I have been a very good customer to the restaurant (name withheld), eating there about once every week and taking 10 of my friends to the restaurant. I have however, hit a limit today and will probably not frequent the establishment again.
I ordered takeout a month ago- a swordfish sandwich. I got home and realized that:
1. They charged me for the swordfish club instead of the Swordfish Torta, which is about $1.00 more (but they didn´t give me the club, they gave me the regular sandwich), and
2. They forgot my coleslaw, and I really like their coleslaw.
I ordered takeout again a couple of weeks ago and the same story, they forgot the coleslaw that comes with the meal.
I ordered takeout again today and they again, for the third time in a row, forgot the side dish. I promptly called the restaurant, and spoke to an employee. I informed her that this is the third time they forgot the coleslaw. Her response? "Why don´t you just order a side of coleslaw next time? They´re not very expensive." I then politely explained to her that coleslaw is a side dish that already COMES with the meal, and what´s to say that they won´t forget my separate order?
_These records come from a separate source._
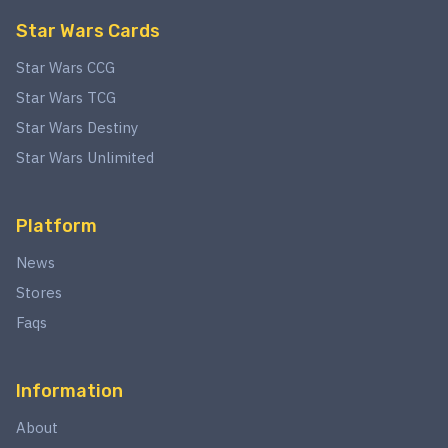
Star Wars Cards
Star Wars CCG
Star Wars TCG
Star Wars Destiny
Star Wars Unlimited
Platform
News
Stores
Faqs
Information
About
She then said she would tell someone in the kitchen and hung up.
Moral of the story? Be reasonable! Be kind! At least give your customers what they paid for!
Dear Espresso Bean;
Isn´t it uncanny how aggravating the constant reoccurrence of a simple mistake can drive a customer to another restaurant? Who ever would have thought that Cole slaw could be a deal breaker? In reality though, it wasn´t just the Cole slaw that sent you on your way, it was the Swordfish Club, and on top of all this the rudeness of the employee when you called to let them know of their missteps.
Training in customer service, and more importantly, monitoring customer service is one of the most demanding aspects of the individual unit operator. Stretched for time and continually under pressure from dealing with all aspects of the business, frequently customer service suffers, especially on the bottom of the employee food chain.
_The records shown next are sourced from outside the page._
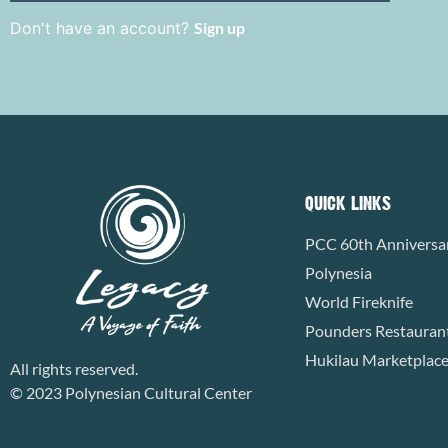
Don't have an account?
Sign up
QUICK LINKS
PCC 60th Anniversa
Polynesia
World Fireknife
Pounders Restauran
Hukilau Marketplac
All rights reserved.
© 2023 Polynesian Cultural Center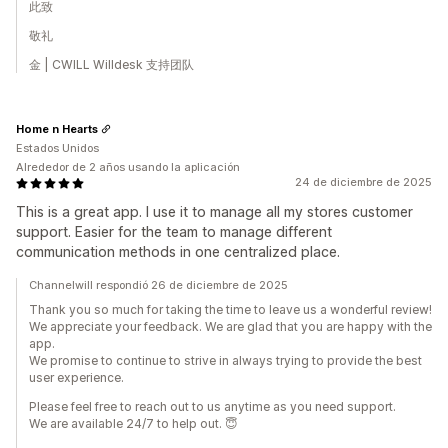
此致
敬礼
金 | CWILL Willdesk 支持团队
Home n Hearts
Estados Unidos
Alrededor de 2 años usando la aplicación
24 de diciembre de 2025
This is a great app. I use it to manage all my stores customer
support. Easier for the team to manage different
communication methods in one centralized place.
Channelwill respondió 26 de diciembre de 2025
Thank you so much for taking the time to leave us a wonderful review!
We appreciate your feedback. We are glad that you are happy with the
app.
We promise to continue to strive in always trying to provide the best
user experience.
Please feel free to reach out to us anytime as you need support.
We are available 24/7 to help out. 😇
Although it was considered demeaning at times by the culinary graduates who graced my kitchens, I was a proponent of the plate by picture philosophy. Each of the entrees that I served would be photographed and those pics were put behind the line so a new employee could follow the plating procedure and another set were placed in front of the line so the waitrons knew exactly the way a plate should look.
I would suggest that a simple sign, "Don´t forget the Cole slaw, our customers love it" would suffice to remind the culinary newbies that take out gets Cole slaw. To drive the point the owner may want to take a picture of his Cole slaw chef standing behind a large pile of chopped cabbage with the line that says "Don´t forget the Cole slaw. I need a job."
Often adding a bit of humor to a situation makes a point faster than reprimanding someone who may have had a common sense lapse when on the phone with you. An attitude adjustment conversation might be in order since that employee was the representative of the restaurant. But all that will change by the end of the summer when the temporary summer help has to go back to school and an entire new staff will be hired.
Ah, customer service training-it never ends.
FYI- Espresso Bean got a great call from the owner of the San Diego Fish House and everything was patched up. We would like to know though; did you get a year´s supply of slaw, or what? Please inform.